Выбрать главу

Эпос в своих первых образцах целиком принадлежит народному творчеству. Как мы уже знаем, оно было коллективным. Мы знаем также, что это отнюдь не исключало приложения индивидуальных сил к общенародному сочинению. У Анатоля Франса есть превосходный рассказ, называется он «Кемейский певец», и трудный вопрос освещается в нем настолько ясно и полно, что я бы включал его в учебники по фольклору как отдельную главу. Приведу из него краткую выписку. Действие происходит в гомеровской Греции.

«Мегес, дивясь уму Старца, ласково сказал:

— Нужна немалая память, чтобы удержать в голове столько песен. Но скажи, известна ли тебе правда об Ахиллесе и Одиссее? Ведь чего только не выдумывают об этих героях!

И певец ответил:

— Все, что мне известно об этих героях, я узнал от отца, которому поведали о них сами Музы, ибо в стародавние времена бессмертные Музы посещали в пещерах и лесах божественных певцов. Я не стану приукрашивать вымыслами древние сказания.

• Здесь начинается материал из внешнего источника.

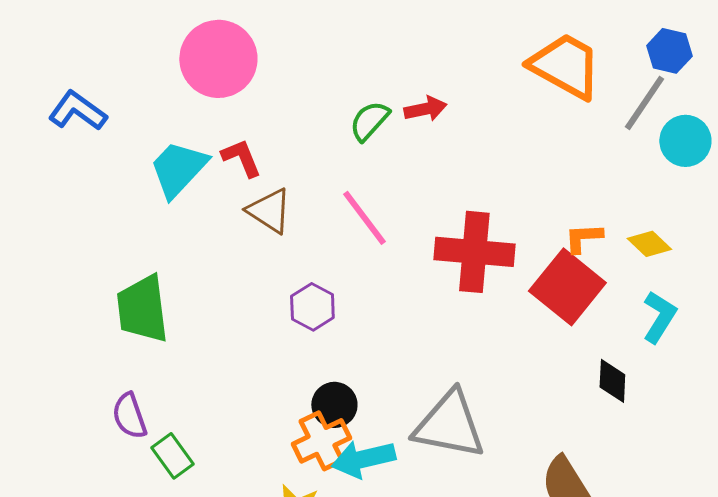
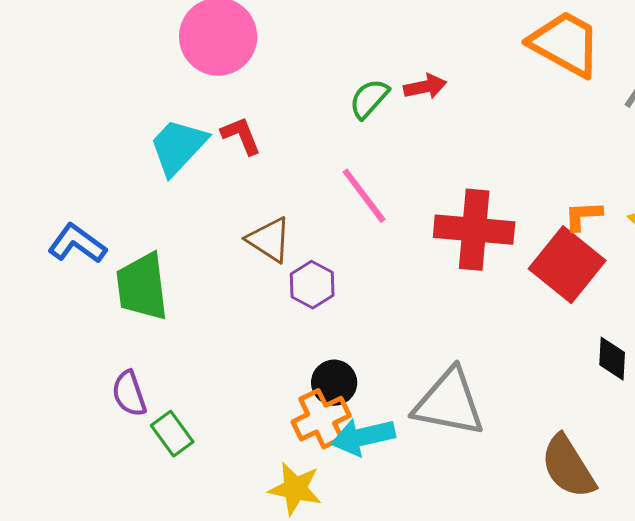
blue L-shape: (77, 111) -> (77, 244), moved
brown triangle: (269, 211) -> (269, 240), moved

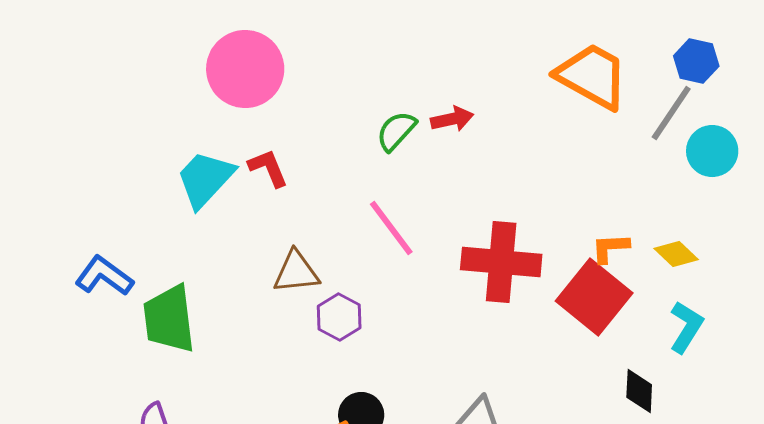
brown triangle: (269, 240) -> (296, 272), turned -39

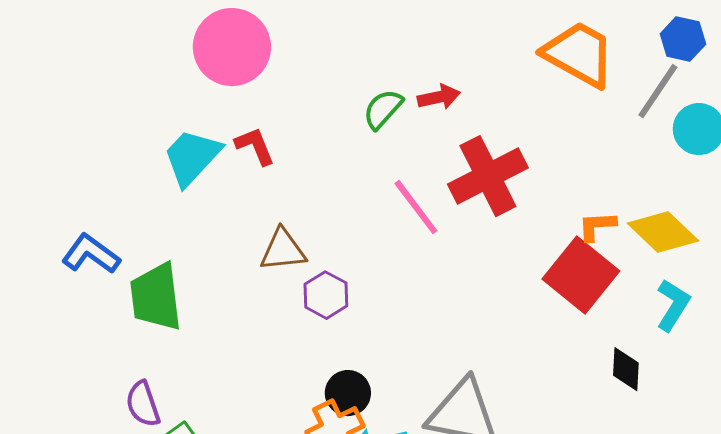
pink line: (391, 228) -> (416, 207), moved
yellow diamond: (676, 254) -> (663, 232), size x1.6
red cross: (501, 262) -> (488, 176), moved, turned -32

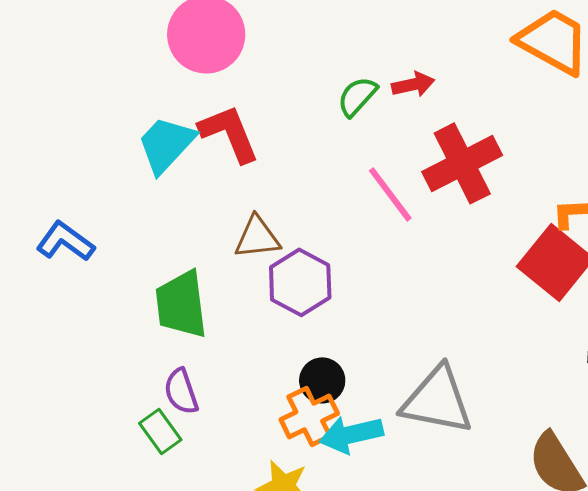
red L-shape: (255, 146) -> (229, 133), size x1.5
purple hexagon: (326, 295) -> (300, 282), size x1.4
green trapezoid: (156, 297) -> (181, 304), moved
purple semicircle: (143, 404) -> (181, 391), moved

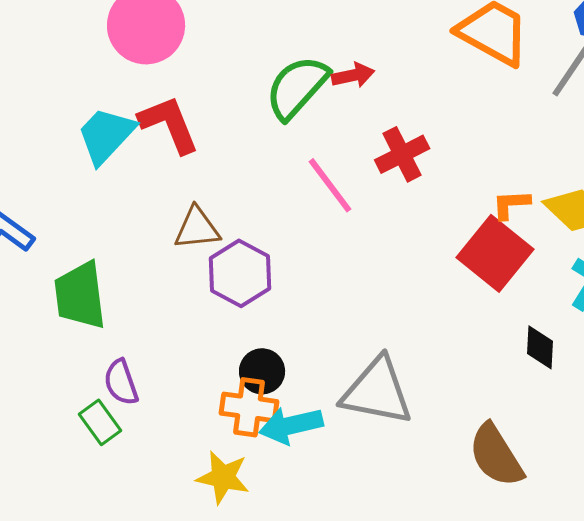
green semicircle: (357, 96) -> (297, 87), size x1.6
red cross: (462, 163) -> (402, 154), size x0.7
green trapezoid: (181, 304) -> (80, 295), moved
orange cross: (309, 416) -> (249, 407), turned 34

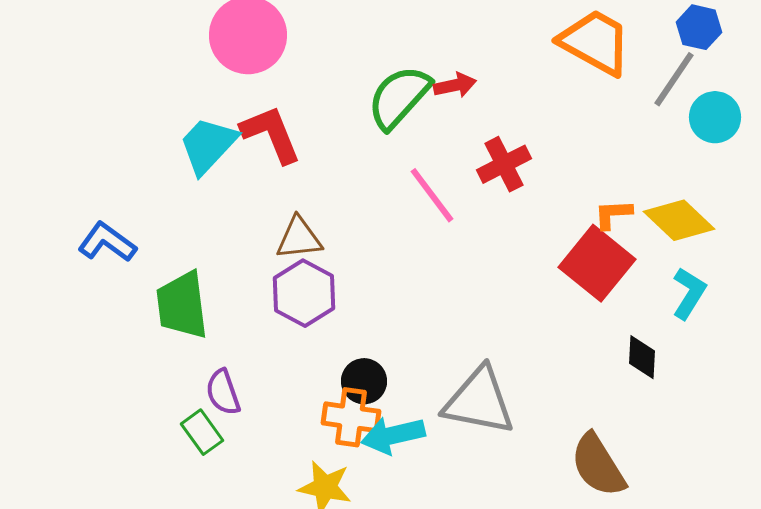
purple hexagon: (240, 273) -> (304, 293), moved

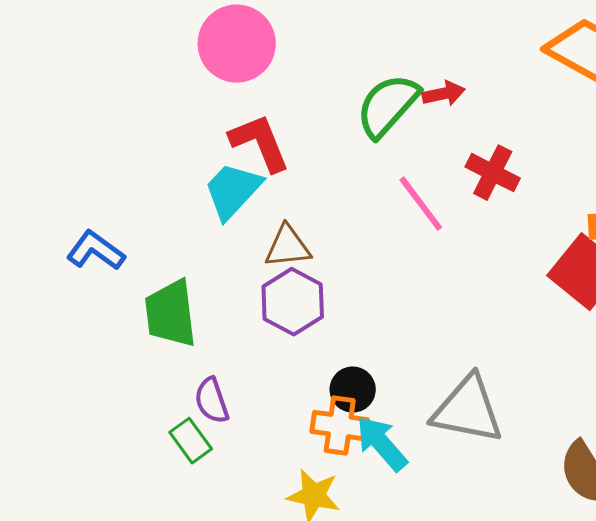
cyan trapezoid: (208, 145) -> (233, 191), moved
red cross: (504, 164) -> (493, 173), turned -36
cyan arrow: (393, 435) -> (382, 444), turned 62

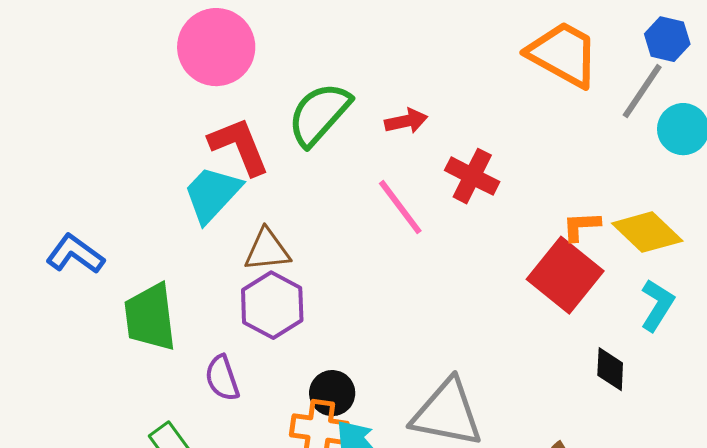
red arrow: (444, 94) -> (406, 121), moved
green semicircle: (388, 106) -> (319, 114), moved
purple semicircle: (212, 401) -> (222, 378), moved

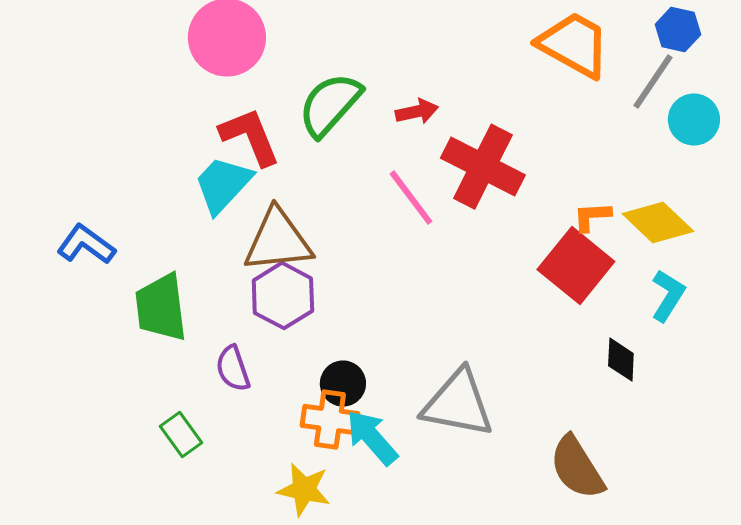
red cross: (472, 176) -> (483, 167), size x1.5
brown triangle: (267, 250) -> (278, 241), size x1.5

Он говорил так из благоразумия. А между тем он имел обыкновение прибавлять к песням, знакомым ему с детства, стихи из других сказаний или им самим придуманные. Он сочинял чуть ли не целые песни. Но он скрывал, кто их творец, боясь придирок. Герои чаще всего требовали от него древних сказаний, которые, как они думали, он перенял у какого-то божества, и недоверчиво относились к новым песням. Поэтому, скандируя стихи, созданные его талантом, он тщательно скрывал их происхождение. А так как он был отличным поэтом и точно следовал установленным канонам, то стихи его ни в чем не уступали стихам прадедов; они были равны им по форме и по красоте и, едва родившись, заслуживали неувядаемой славы».

Так, возможно, создавались «Илиада» и «Одиссея», так появились, может быть, скандинавская «Эдда» и германская «Песнь о Нибелунгах», финская «Калевала» и арабская «1001 ночь», армянский «Давид Сасунский» и киргизский «Манас», эстонский «Калевипоэг» и калмыцкий «Джангар».

С появлением и развитием письменности эпос, существовавший де-факто, получил закрепление де-юре. Если в устной передаче возможно было отмирание старых и возникновение новых вариантов, то для предания, запечатленного на бумаге, такая возможность затруднялась, а то и совсем исчезала. У кемейского певца могла быть своя версия возвращения Одиссея, а у рапсода, жившего, к примеру, в Фивах, Афинах или на самой Итаке, другая и противоположная. Не зря Мегес говорит: «Ведь чего только не выдумывают про этих героев!» Но все же разные версии в те дописьменные времена редко сталкивались и противоборствовали между собой. Слушатели в Фивах узнавали, что Одиссей, перебив женихов и наказав Пенелопу, снова удалялся теперь уже в добровольное изгнание, а слушатели кемейского певца воспринимали от него, быть может, версию, ставшую позднее классической и знакомую нам по переводу Жуковского. На Итаке — месте происшествия — были осведомлены, может быть, из первоисточника и рассказывали о возвращении Одиссея совсем по-другому. По отдаленности расстояний и трудности путей сообщения споров о версиях не возникало, каждая аудитория довольствовалась своим вариантом. И все же разные варианты существовали, возникали, множились, и Мегесы всех веков и стран имели основания сокрушаться по этому поводу.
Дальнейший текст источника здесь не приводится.